承昀揽着人揖礼道:“是!儿子错了,会替母亲好好反省。”
这话说得颜娧拧了柳眉,怎么反省的人会变?
为何会是于缨得反省?
于缨没好气睨了儿子一眼,转身和颜道:“娧儿,母亲走了啊!别让兔崽子予取予求啊!”
于缨话中有话,但仍迅即放下车帘,邹嬷嬷欣慰眉眼里全是笑意地看着两人,行礼后也上了马车。
两人目送马车远去,承昀迅速将人带进了别院地牢。
一进灰暗锈朽的地牢,先映入眼帘的是今日被抽刀抹脖子的小厮。
这男人今日生辰真不打算好好过了?早晚都是死字收尾?
思及此,颜娧扬起苦笑,不管他今天发现了什么,都值得她一个温暖的拥抱。
感受到她带着安慰的拥抱,承运也是百般无奈的失笑,能如何?
死的确实是王府的下人,他怎么可能坐视不理?
也庆幸今早她出了手,否则也无法得知,东越手段如此凶残,竟在头发下做文章。
第152章 取魂
“先来看看他的头发。”承昀来到小厮头颅边,以木夹分开发髻。
清楚见到男子发簪多了一根比发丝纤细,直直深入脑门中的银针,因此拆了发髻,发簪也没掉落。

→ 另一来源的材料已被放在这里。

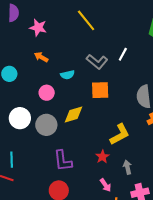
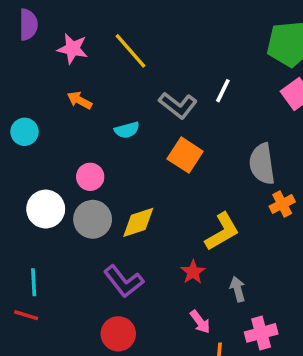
yellow line: (86, 20) -> (130, 51), moved
orange square: (100, 90) -> (185, 155), turned 36
pink circle: (47, 93) -> (90, 177), moved
yellow diamond: (74, 115) -> (138, 222), moved
purple L-shape: (63, 161) -> (124, 281), turned -30

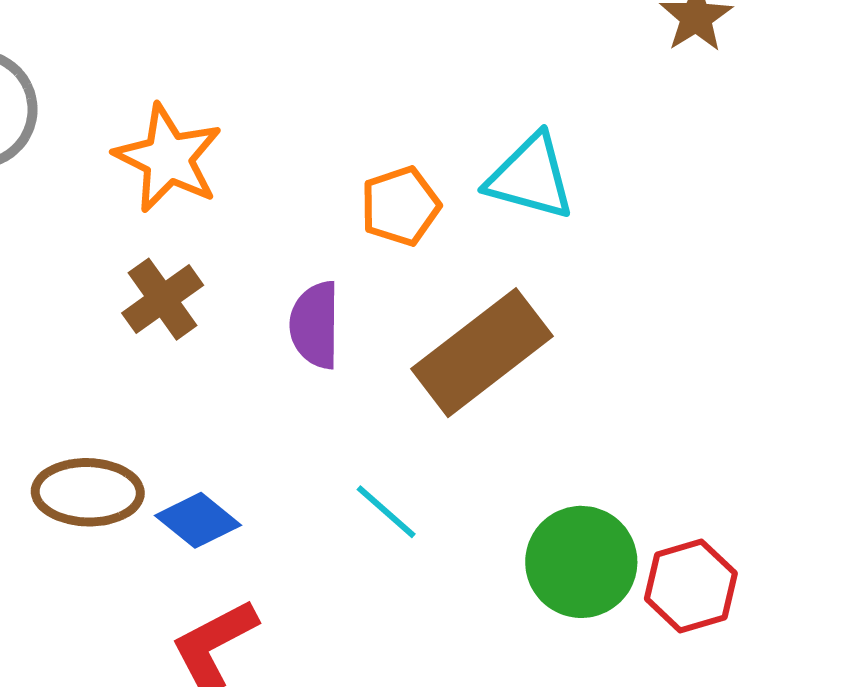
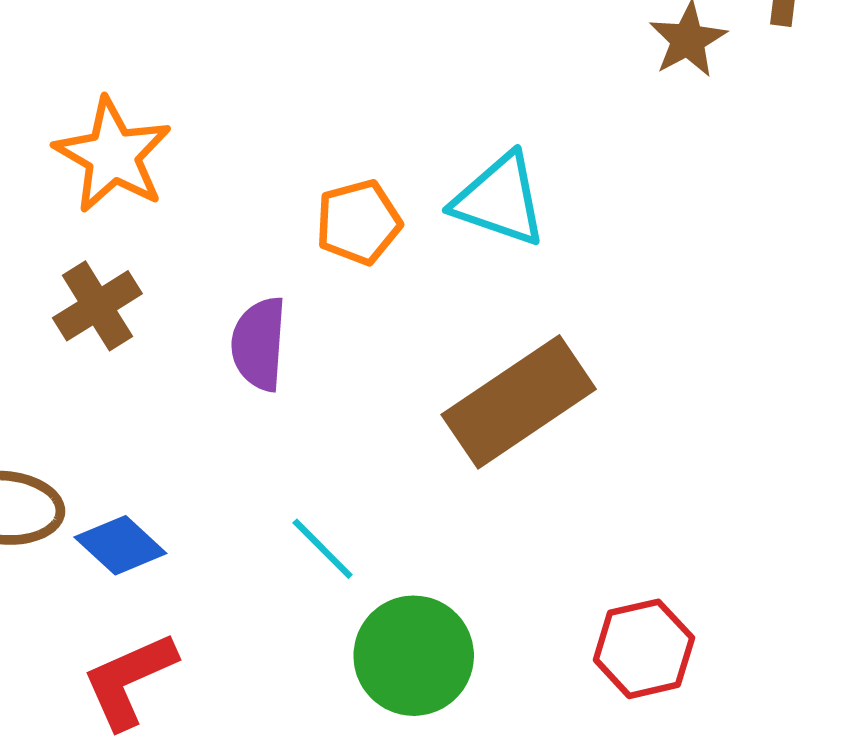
brown rectangle: (482, 353) -> (519, 402), moved
green circle: (581, 562) -> (414, 656), moved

并非对他家奴有多大信心,而是现场的几十两银子,若能成为摄政王府小厮反叛诱因,实在是王府该自我检讨,以武勋起家的摄政王府,一年四季的有名头,没名头的打赏实在都高过那些,怎可能因几十两银子反叛?
恰好他察觉发丝里的细针反光而拆开发髻验尸,否则绝不可能发现小厮头上被刺入了超过五寸的细针。
颜娧不解问道:“这是?”
立秋捂着双臂不寒而栗道:“这是失传已久的取魂针。”
“姑姑识得?”承昀不得不夸夸这位被颜娧称为活宝典的姑姑了。
立秋颔首,细声解释道:“裴家收下了前朝所有书卷,以免这类无良之法,再次为祸朝堂。”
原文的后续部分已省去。